Skip the images. Copy the records exactly as written.

BEGIN Entries supplied

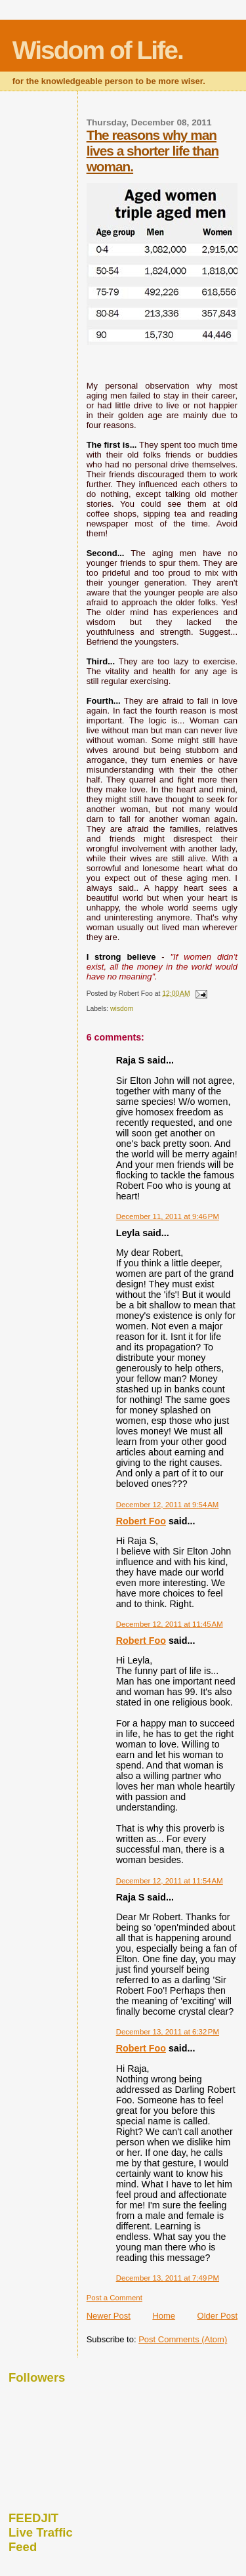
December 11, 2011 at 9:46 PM (167, 1216)
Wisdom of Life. (97, 50)
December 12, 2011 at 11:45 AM (169, 1624)
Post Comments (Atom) (182, 2339)
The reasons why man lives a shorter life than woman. (153, 150)
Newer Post (109, 2316)
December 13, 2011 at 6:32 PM (167, 2032)
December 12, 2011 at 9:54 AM (167, 1505)
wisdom (121, 1008)
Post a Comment (114, 2298)
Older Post (217, 2316)
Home (163, 2316)
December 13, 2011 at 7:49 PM (167, 2278)
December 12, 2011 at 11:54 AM (169, 1881)
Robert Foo (141, 1521)
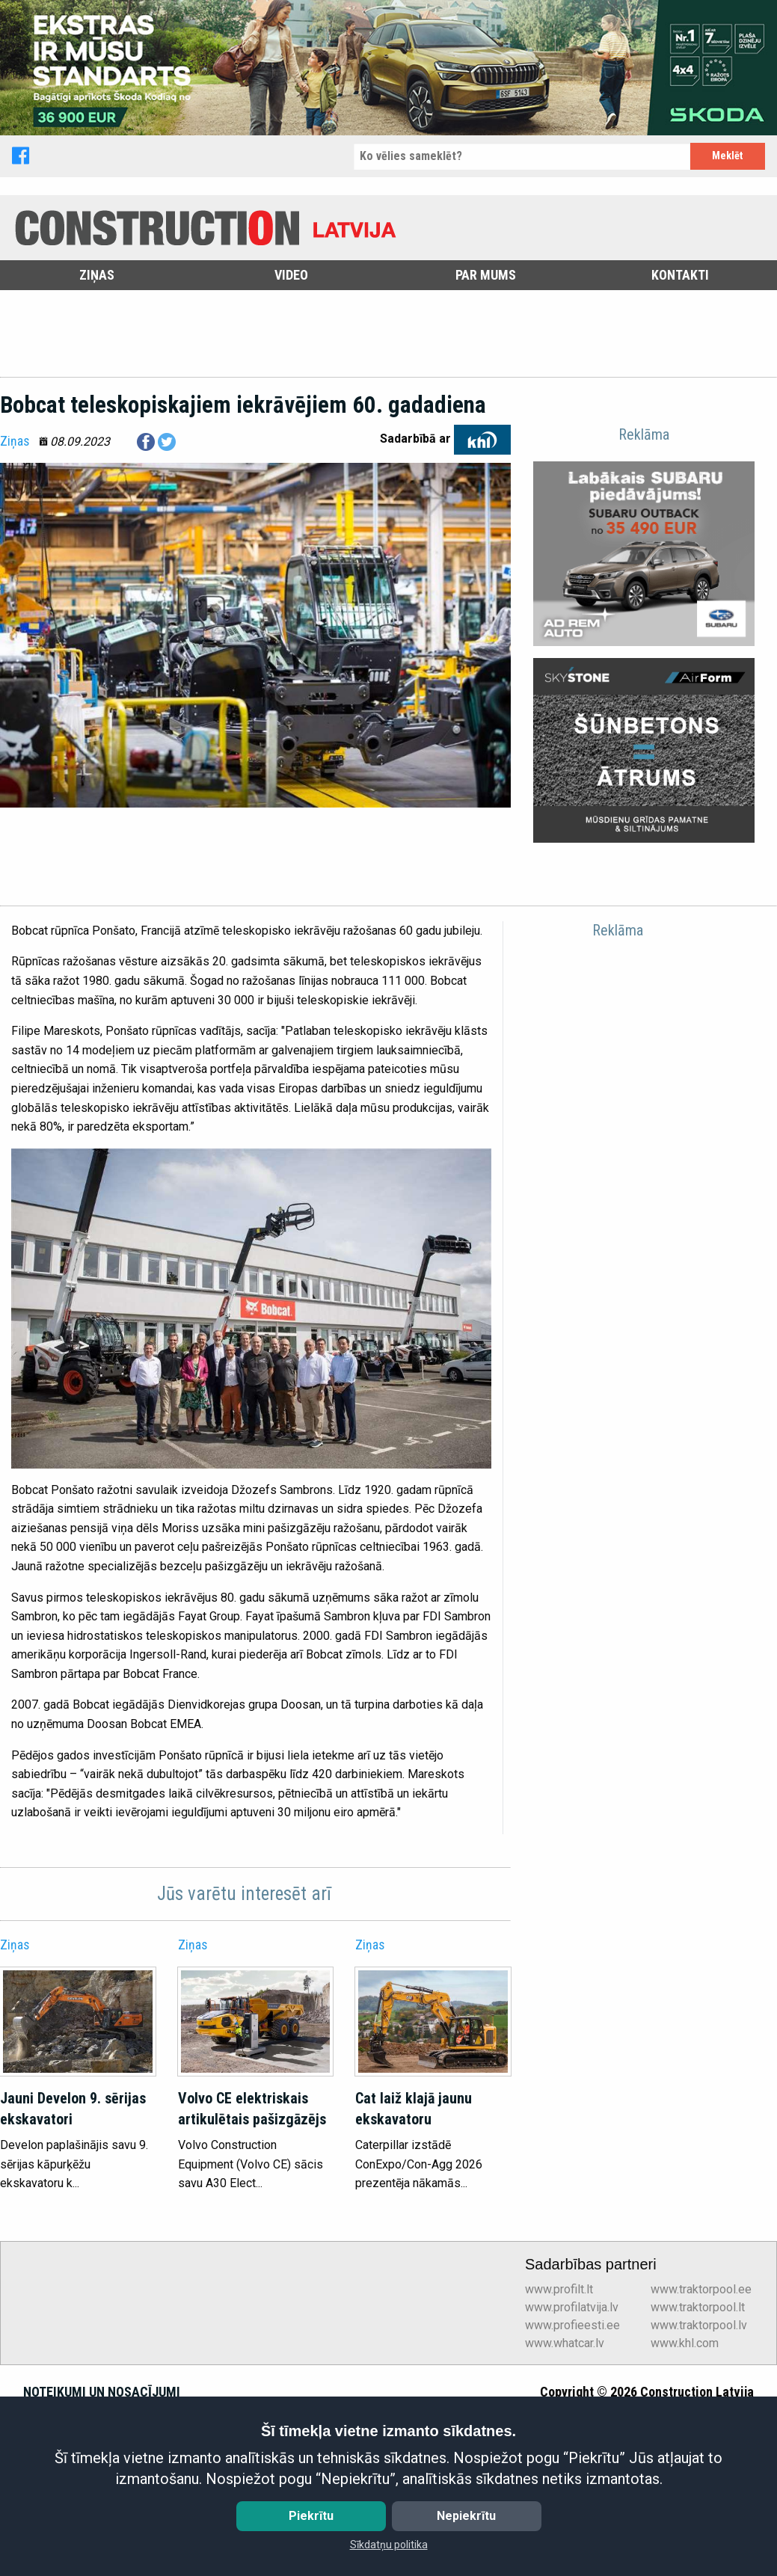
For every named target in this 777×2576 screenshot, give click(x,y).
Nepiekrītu (466, 2516)
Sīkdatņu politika (389, 2545)
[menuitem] (97, 275)
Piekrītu (311, 2516)
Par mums (485, 275)
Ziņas (96, 275)
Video (291, 275)
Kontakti (680, 275)
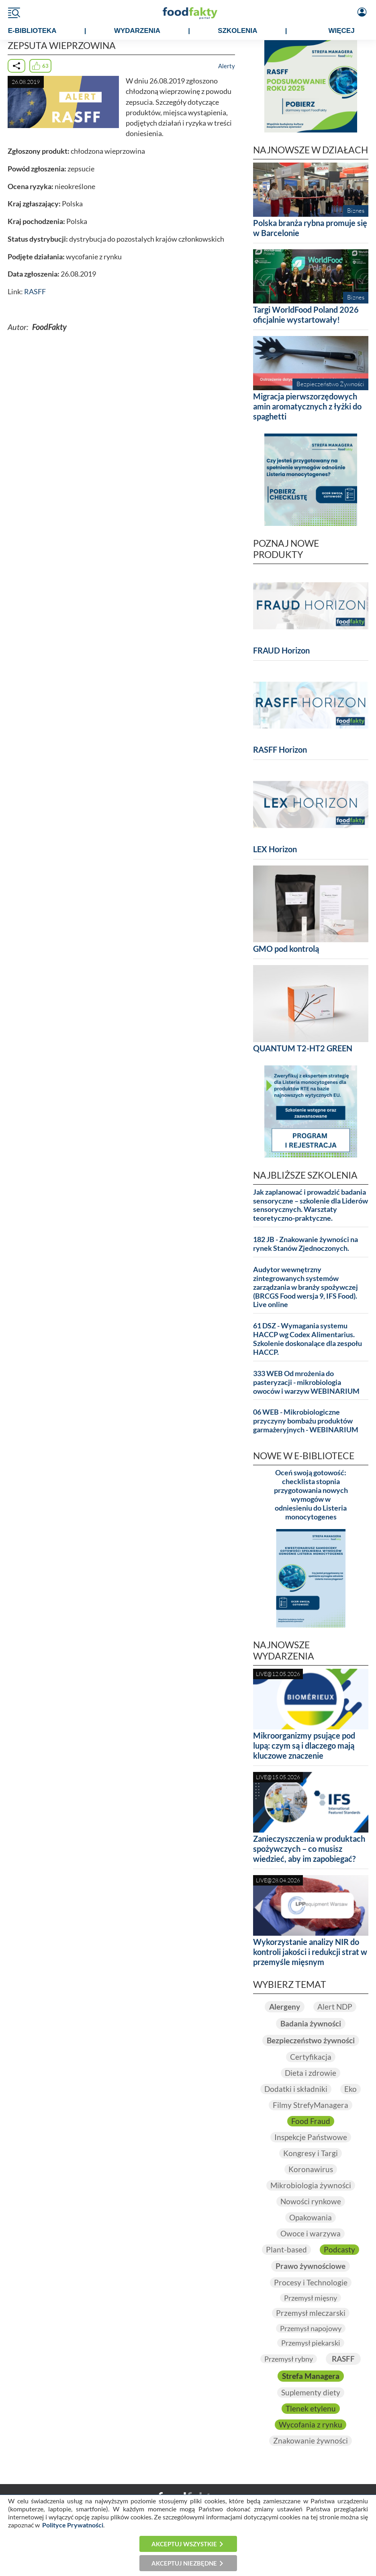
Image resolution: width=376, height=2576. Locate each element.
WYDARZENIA (137, 31)
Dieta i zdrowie (310, 2073)
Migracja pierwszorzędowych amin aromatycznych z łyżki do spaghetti (307, 406)
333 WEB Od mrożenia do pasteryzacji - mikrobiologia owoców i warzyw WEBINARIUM (306, 1382)
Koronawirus (310, 2169)
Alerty (226, 65)
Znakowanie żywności (310, 2440)
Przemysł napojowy (310, 2328)
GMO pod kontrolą (286, 948)
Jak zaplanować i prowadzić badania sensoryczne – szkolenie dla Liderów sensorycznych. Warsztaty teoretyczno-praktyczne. (310, 1205)
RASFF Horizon (280, 749)
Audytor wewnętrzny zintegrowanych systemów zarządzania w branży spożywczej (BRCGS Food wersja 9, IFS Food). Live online (305, 1287)
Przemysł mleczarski (310, 2313)
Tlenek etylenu (311, 2408)
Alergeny (284, 2006)
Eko (350, 2089)
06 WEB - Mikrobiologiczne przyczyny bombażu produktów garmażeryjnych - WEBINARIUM (305, 1421)
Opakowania (310, 2217)
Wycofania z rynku (310, 2424)
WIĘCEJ (341, 31)
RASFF (35, 291)
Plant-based (286, 2249)
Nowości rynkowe (310, 2201)
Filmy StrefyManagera (310, 2105)
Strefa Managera (310, 2376)
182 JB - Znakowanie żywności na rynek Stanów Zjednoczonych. (305, 1243)
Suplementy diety (310, 2392)
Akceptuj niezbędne (184, 2563)
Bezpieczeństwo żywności (311, 2040)
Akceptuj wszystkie (184, 2543)
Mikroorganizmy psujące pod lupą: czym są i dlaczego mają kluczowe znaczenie (304, 1745)
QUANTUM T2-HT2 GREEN (302, 1048)
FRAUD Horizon (281, 650)
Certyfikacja (310, 2057)
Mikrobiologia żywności (310, 2185)
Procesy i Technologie (310, 2282)
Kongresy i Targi (310, 2153)
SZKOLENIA (237, 31)
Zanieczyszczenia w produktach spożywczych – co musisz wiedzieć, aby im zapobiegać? (309, 1848)
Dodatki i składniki (295, 2089)
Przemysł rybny (288, 2358)
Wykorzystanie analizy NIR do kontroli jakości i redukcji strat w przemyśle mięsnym (310, 1952)
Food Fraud (310, 2121)
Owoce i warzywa (310, 2233)
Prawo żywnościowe (310, 2266)
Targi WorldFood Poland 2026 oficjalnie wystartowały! (306, 314)
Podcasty (339, 2249)
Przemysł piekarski (310, 2342)
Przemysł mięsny (310, 2297)
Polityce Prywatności (72, 2525)
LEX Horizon (275, 849)
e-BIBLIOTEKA (32, 31)
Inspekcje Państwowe (310, 2137)
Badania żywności (310, 2023)
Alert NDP (334, 2006)
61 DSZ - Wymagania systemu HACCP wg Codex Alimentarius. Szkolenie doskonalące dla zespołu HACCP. (307, 1339)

END Entries supplied

→ **Solution to this task**:
December 11, 2011 at 9:46 PM (167, 1216)
Wisdom of Life. (97, 50)
December 12, 2011 at 11:45 AM (169, 1624)
Post Comments (Atom) (182, 2339)
The reasons why man lives a shorter life than woman. (153, 150)
Newer Post (109, 2316)
December 13, 2011 at 6:32 PM (167, 2032)
December 12, 2011 at 9:54 AM (167, 1505)
wisdom (121, 1008)
Post a Comment (114, 2298)
Older Post (217, 2316)
Home (163, 2316)
December 13, 2011 at 7:49 PM (167, 2278)
December 12, 2011 at 11:54 AM (169, 1881)
Robert Foo (141, 1521)
For every named target in this 777×2576 screenshot, give click(x,y).
Nepiekrītu (466, 2516)
Sīkdatņu politika (389, 2545)
[menuitem] (97, 275)
Piekrītu (311, 2516)
Par mums (485, 275)
Ziņas (96, 275)
Video (291, 275)
Kontakti (680, 275)
Image resolution: width=376, height=2576. Locate each element.
WYDARZENIA (137, 31)
Dieta i zdrowie (310, 2073)
Migracja pierwszorzędowych amin aromatycznych z łyżki do spaghetti (307, 406)
333 WEB Od mrożenia do pasteryzacji - mikrobiologia owoców i warzyw WEBINARIUM (306, 1382)
Koronawirus (310, 2169)
Alerty (226, 65)
Znakowanie żywności (310, 2440)
Przemysł napojowy (310, 2328)
GMO pod kontrolą (286, 948)
Jak zaplanować i prowadzić badania sensoryczne – szkolenie dla Liderów sensorycznych. Warsztaty teoretyczno-praktyczne. (310, 1205)
RASFF Horizon (280, 749)
Audytor wewnętrzny zintegrowanych systemów zarządzania w branży spożywczej (BRCGS Food wersja 9, IFS Food). Live online (305, 1287)
Przemysł mleczarski (310, 2313)
Tlenek etylenu (311, 2408)
Alergeny (284, 2006)
Eko (350, 2089)
06 WEB - Mikrobiologiczne przyczyny bombażu produktów garmażeryjnych - WEBINARIUM (305, 1421)
Opakowania (310, 2217)
Wycofania z rynku (310, 2424)
WIĘCEJ (341, 31)
RASFF (35, 291)
Plant-based (286, 2249)
Nowości rynkowe (310, 2201)
Filmy StrefyManagera (310, 2105)
Strefa Managera (310, 2376)
182 JB - Znakowanie żywności na rynek Stanów Zjednoczonych. (305, 1243)
Suplementy diety (310, 2392)
Akceptuj niezbędne (184, 2563)
Bezpieczeństwo żywności (311, 2040)
Akceptuj wszystkie (184, 2543)
Mikroorganizmy psujące pod lupą: czym są i dlaczego mają kluczowe znaczenie (304, 1745)
QUANTUM T2-HT2 GREEN (302, 1048)
FRAUD Horizon (281, 650)
Certyfikacja (310, 2057)
Mikrobiologia żywności (310, 2185)
Procesy i Technologie (310, 2282)
Kongresy i Targi (310, 2153)
SZKOLENIA (237, 31)
Zanieczyszczenia w produktach spożywczych – co musisz wiedzieć, aby im zapobiegać? (309, 1848)
Dodatki i składniki (295, 2089)
Przemysł rybny (288, 2358)
Wykorzystanie analizy NIR do kontroli jakości i redukcji strat w przemyśle mięsnym (310, 1952)
Food Fraud (310, 2121)
Owoce i warzywa (310, 2233)
Prawo żywnościowe (310, 2266)
Targi WorldFood Poland 2026 oficjalnie wystartowały! (306, 314)
Podcasty (339, 2249)
Przemysł piekarski (310, 2342)
Przemysł mięsny (310, 2297)
Polityce Prywatności (72, 2525)
LEX Horizon (275, 849)
e-BIBLIOTEKA (32, 31)
Inspekcje Państwowe (310, 2137)
Badania żywności (310, 2023)
Alert NDP (334, 2006)
61 DSZ - Wymagania systemu HACCP wg Codex Alimentarius. Szkolenie doskonalące dla zespołu HACCP. (307, 1339)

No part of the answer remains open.